__Requirement__.
In the data below, the answer is the run of lines from the line containing "dilediklerinde bu seçeneği" through the line containing "bir reklam biçimidir. Reklam, yükleme", both included; print it exactly and nothing else.

Records for the task Start Marker

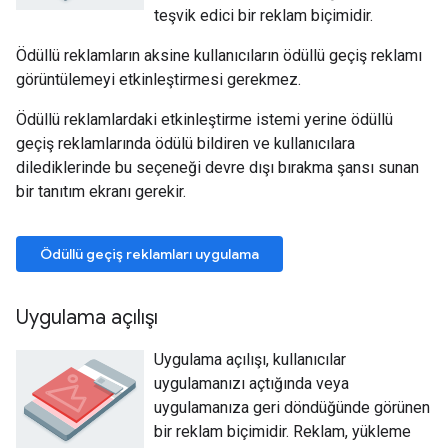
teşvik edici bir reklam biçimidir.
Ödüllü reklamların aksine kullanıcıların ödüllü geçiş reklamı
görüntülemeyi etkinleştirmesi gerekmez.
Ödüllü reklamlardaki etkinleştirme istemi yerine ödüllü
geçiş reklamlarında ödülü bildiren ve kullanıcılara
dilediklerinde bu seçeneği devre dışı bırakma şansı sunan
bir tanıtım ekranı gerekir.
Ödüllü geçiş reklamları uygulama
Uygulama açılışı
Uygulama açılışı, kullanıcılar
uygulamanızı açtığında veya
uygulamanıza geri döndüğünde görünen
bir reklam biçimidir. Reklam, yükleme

Records for the task End Marker
Records for the task Start Marker

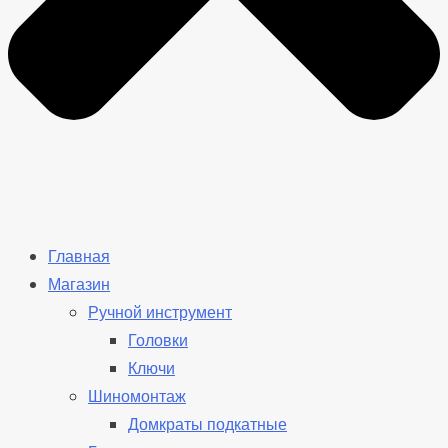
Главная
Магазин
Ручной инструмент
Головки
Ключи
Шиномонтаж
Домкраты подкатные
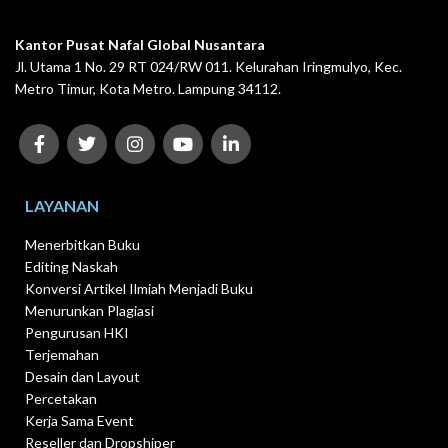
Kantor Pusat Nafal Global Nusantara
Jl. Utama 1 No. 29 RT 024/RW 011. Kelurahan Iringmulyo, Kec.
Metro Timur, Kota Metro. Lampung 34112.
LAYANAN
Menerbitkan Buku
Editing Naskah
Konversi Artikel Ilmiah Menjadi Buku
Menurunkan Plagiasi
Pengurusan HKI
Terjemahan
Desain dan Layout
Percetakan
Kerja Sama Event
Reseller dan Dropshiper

Records for the task End Marker

__Response area__.
dilediklerinde bu seçeneği devre dışı bırakma şansı sunan
bir tanıtım ekranı gerekir.
Ödüllü geçiş reklamları uygulama
Uygulama açılışı
Uygulama açılışı, kullanıcılar
uygulamanızı açtığında veya
uygulamanıza geri döndüğünde görünen
bir reklam biçimidir. Reklam, yükleme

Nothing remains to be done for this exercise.